▸ **Brief**
When you copy the data, keep every line exactly as written and skip the pictures.

▸ **Given information**

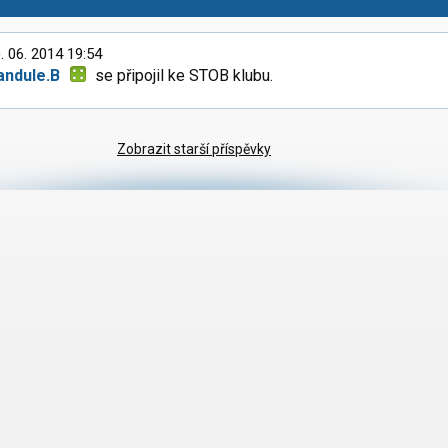
. 06. 2014 19:54
andule.B
se připojil ke STOB klubu.
Zobrazit starší příspěvky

▸ **Result of this task**
. 06. 2014 19:54
andule.B
se připojil ke STOB klubu.
Zobrazit starší příspěvky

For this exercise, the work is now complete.